Towards Improving Environmental Sanitation in Anambra

The rate of indiscriminate urinating, refuse dumping and indifference towards environmental sanitation in Anambra State can easily make a newcomer to the state question whether the state knows the meaning of sanitation, least of all, observing it.

Last Saturdays of every month have been mapped out as the General Environmental Sanitation Days in Anambra State, with the exercise lasting for three hours – 7am to 10am. However, it is more like no real sanitation happens on such days as the conditions of the street, gutters and roads stay same: dirty and abhorring, even the next hour after the sanitation.

It is quite awful that anyone who walks along the popular Aroma Junction Flyover in Awka, capital city of Anambra State, along Enugu-Onitsha Express Way, can hardly breathe properly without being brutally assailed by contaminated air, reeking of human excreta, water waste, garbage, as well as cow dung.

Business operators and other road users, indiscriminately mess up the drainage by converting it to dumpsters. Every corner of the flyover has become urinaries and drainages stuffed with different categories of waste that they can hardly carry out their functions during rainfalls.

The same goes for the students, residential area at Nnamdi Azikiwe University Permanent Site, Ifite Awka, consisting of students’ lodges/hostels, business centres, shops and some parts of the university. The environment there is so dirty that it can constitute a health hazard.

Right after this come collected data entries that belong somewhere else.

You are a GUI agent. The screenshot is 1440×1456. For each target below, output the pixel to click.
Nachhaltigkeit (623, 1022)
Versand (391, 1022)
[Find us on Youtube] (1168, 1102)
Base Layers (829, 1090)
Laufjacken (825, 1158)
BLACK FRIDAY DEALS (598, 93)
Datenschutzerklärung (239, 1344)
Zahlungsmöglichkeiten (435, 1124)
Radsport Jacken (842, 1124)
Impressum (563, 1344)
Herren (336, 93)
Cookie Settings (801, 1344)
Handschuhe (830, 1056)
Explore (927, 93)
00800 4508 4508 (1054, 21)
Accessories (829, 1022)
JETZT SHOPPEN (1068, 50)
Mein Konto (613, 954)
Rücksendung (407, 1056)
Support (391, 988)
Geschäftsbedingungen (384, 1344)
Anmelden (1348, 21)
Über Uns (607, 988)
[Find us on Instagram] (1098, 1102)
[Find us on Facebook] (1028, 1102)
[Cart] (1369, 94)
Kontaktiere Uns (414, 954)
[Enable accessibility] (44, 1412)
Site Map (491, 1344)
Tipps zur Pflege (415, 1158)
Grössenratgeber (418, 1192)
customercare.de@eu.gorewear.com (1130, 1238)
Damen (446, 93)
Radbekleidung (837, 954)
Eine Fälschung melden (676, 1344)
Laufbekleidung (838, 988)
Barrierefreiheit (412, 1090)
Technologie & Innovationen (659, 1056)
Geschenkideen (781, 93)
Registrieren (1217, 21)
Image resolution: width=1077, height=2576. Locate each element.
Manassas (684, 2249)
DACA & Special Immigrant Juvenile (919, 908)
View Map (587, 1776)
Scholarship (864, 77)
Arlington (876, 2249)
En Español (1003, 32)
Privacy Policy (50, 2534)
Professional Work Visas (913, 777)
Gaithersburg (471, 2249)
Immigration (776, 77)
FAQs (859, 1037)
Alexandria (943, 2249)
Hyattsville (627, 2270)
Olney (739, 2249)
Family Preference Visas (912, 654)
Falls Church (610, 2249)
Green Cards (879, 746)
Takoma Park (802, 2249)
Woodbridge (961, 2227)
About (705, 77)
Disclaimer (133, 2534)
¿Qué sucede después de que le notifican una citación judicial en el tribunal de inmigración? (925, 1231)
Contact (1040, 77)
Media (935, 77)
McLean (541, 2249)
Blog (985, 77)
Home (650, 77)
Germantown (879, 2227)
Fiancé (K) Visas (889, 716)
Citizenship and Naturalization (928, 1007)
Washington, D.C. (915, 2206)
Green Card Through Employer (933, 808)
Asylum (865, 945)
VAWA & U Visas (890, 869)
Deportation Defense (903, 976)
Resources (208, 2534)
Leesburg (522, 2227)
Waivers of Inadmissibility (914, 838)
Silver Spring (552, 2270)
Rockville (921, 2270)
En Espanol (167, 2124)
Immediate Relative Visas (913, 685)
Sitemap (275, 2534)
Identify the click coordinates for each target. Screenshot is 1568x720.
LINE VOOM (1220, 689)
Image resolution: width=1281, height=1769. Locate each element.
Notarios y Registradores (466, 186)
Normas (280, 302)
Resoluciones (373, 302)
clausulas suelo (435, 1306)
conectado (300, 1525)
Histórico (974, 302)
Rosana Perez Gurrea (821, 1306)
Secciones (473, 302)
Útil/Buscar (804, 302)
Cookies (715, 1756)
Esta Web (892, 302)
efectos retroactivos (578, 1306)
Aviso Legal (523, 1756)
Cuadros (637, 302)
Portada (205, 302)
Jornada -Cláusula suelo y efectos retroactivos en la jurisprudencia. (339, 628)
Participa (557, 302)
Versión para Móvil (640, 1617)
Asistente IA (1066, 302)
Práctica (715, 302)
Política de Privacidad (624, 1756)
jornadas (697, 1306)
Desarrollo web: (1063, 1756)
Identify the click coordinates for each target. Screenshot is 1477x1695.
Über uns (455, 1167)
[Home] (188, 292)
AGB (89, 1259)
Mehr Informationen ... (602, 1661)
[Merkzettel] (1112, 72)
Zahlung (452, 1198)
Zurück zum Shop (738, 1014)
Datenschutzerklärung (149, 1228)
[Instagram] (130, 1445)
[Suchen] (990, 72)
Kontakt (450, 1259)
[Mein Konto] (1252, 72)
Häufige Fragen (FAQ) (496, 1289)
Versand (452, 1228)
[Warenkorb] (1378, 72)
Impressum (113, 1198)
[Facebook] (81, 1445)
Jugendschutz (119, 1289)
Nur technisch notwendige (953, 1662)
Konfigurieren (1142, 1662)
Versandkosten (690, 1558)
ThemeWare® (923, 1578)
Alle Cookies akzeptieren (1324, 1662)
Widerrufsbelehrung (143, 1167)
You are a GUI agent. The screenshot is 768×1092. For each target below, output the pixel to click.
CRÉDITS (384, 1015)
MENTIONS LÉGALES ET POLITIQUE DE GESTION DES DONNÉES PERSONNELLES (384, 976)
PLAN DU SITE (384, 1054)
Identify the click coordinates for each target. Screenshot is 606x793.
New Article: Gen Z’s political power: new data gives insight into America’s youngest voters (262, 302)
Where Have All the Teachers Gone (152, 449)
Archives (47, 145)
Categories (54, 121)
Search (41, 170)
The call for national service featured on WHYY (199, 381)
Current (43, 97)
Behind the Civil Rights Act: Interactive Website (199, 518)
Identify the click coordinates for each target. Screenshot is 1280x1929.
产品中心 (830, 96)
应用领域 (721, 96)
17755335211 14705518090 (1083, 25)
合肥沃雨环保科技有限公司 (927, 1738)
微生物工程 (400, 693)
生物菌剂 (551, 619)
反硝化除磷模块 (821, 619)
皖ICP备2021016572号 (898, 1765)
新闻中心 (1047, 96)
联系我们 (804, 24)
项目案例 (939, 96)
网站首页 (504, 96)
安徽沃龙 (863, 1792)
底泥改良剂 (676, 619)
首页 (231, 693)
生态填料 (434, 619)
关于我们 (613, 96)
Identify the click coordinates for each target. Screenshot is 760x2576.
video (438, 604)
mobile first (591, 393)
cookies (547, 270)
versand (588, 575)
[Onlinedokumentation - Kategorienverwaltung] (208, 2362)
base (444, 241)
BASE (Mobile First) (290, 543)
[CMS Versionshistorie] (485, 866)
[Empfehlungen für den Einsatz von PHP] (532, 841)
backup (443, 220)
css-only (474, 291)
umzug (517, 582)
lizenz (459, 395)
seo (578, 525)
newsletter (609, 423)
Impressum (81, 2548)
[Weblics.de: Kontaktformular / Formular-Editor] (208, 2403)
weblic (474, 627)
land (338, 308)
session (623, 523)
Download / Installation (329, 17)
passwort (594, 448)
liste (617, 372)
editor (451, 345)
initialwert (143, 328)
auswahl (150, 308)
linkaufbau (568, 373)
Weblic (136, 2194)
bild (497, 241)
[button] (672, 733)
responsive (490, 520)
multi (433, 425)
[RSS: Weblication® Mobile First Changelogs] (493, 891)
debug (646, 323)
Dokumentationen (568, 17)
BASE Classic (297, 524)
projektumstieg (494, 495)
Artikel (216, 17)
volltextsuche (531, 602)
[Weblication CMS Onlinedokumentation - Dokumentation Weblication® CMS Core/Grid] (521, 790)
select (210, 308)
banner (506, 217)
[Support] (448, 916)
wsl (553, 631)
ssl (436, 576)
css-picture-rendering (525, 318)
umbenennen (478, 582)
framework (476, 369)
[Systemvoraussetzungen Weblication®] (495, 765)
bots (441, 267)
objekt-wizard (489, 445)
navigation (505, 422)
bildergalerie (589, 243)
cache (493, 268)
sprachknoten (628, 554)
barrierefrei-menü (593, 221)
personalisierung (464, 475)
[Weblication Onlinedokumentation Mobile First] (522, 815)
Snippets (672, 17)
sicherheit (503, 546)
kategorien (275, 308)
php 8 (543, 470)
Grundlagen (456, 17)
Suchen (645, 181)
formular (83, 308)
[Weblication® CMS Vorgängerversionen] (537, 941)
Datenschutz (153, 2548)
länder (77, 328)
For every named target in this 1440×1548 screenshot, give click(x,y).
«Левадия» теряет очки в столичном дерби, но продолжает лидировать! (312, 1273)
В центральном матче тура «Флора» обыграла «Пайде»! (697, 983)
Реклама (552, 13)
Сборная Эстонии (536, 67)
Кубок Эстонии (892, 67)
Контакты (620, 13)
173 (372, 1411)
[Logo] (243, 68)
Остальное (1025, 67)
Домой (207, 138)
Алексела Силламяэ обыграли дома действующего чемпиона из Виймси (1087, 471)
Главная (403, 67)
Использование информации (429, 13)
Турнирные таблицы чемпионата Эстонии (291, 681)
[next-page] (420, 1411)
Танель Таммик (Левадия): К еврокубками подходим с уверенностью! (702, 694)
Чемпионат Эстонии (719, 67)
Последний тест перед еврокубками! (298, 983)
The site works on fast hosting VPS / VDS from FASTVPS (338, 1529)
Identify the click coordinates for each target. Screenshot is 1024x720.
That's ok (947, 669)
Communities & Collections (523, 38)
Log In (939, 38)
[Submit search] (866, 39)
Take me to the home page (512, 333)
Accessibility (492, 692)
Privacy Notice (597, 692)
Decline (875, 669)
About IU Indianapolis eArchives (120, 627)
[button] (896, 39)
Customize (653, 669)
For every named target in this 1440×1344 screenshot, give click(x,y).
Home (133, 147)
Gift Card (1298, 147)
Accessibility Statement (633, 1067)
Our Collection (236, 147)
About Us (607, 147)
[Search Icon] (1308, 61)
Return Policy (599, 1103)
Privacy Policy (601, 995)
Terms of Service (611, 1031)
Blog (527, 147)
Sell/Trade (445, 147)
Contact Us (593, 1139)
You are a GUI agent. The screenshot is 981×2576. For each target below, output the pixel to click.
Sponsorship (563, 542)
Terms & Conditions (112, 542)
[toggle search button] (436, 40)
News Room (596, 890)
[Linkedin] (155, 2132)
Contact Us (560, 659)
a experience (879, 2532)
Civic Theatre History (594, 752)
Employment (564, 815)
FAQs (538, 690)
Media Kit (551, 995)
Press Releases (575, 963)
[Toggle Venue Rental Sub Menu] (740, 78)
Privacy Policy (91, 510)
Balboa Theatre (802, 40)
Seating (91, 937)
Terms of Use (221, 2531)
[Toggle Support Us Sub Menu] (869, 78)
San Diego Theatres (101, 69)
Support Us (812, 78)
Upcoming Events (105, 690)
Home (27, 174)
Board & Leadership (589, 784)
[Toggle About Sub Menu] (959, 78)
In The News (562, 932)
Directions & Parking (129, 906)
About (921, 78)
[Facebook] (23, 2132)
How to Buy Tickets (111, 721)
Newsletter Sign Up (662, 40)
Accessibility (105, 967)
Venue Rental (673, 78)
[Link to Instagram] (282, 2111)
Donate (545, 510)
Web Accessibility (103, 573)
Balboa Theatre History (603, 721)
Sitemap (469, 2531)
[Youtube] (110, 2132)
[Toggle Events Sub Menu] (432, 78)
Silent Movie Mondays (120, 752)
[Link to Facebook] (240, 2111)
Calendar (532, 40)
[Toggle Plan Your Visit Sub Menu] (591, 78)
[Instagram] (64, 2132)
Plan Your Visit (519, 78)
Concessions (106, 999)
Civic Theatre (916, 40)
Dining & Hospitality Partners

Business operators and road users who are mostly students, also constitute a great nuisance on the road and no environmental sanitation ever goes on there, just as in so many other places in the state.

The Anambra State Ministry of Environment and the Anambra State Government should step up their game and intensify the implementation of the state’s sanitation laws.

We exhort government to enforce the new policy of house to house removal of refuse by approved contractors or revert to designated dump sites.

It will also contribute to revenue generation by the government and compel obedience to the sanitation laws if government attaches fines to penalize defaulters of the sanitation laws. This will not only improve the condition of our environment and prevent road damages, but restore the sense of responsibility towards environmental sanitation in the citizenry.

Again the body charged with the responsibility of waste management should make efforts to place more waste disposal bins at locations where they will be easily accessible to people. They should also monitor the road sweepers to determine how well they carry out their duties as some of them often sweep the garbage collected inside the gutters.

Government should also erect toilet facilities in required public places and also encourage large scale business operators such as motor parks, fuel stations, plazas and even religious institutions, to do the same so as to provide enough convenience facilities for road users.

Schools are as well encouraged to imbibe the culture of environmental sanitation in their students by teaching them to do it by themselves in their schools from time to time, as this will give them a sense of cleanliness in whatever environment they find themselves.

Indeed, the task of creating a clean environment is a task for all.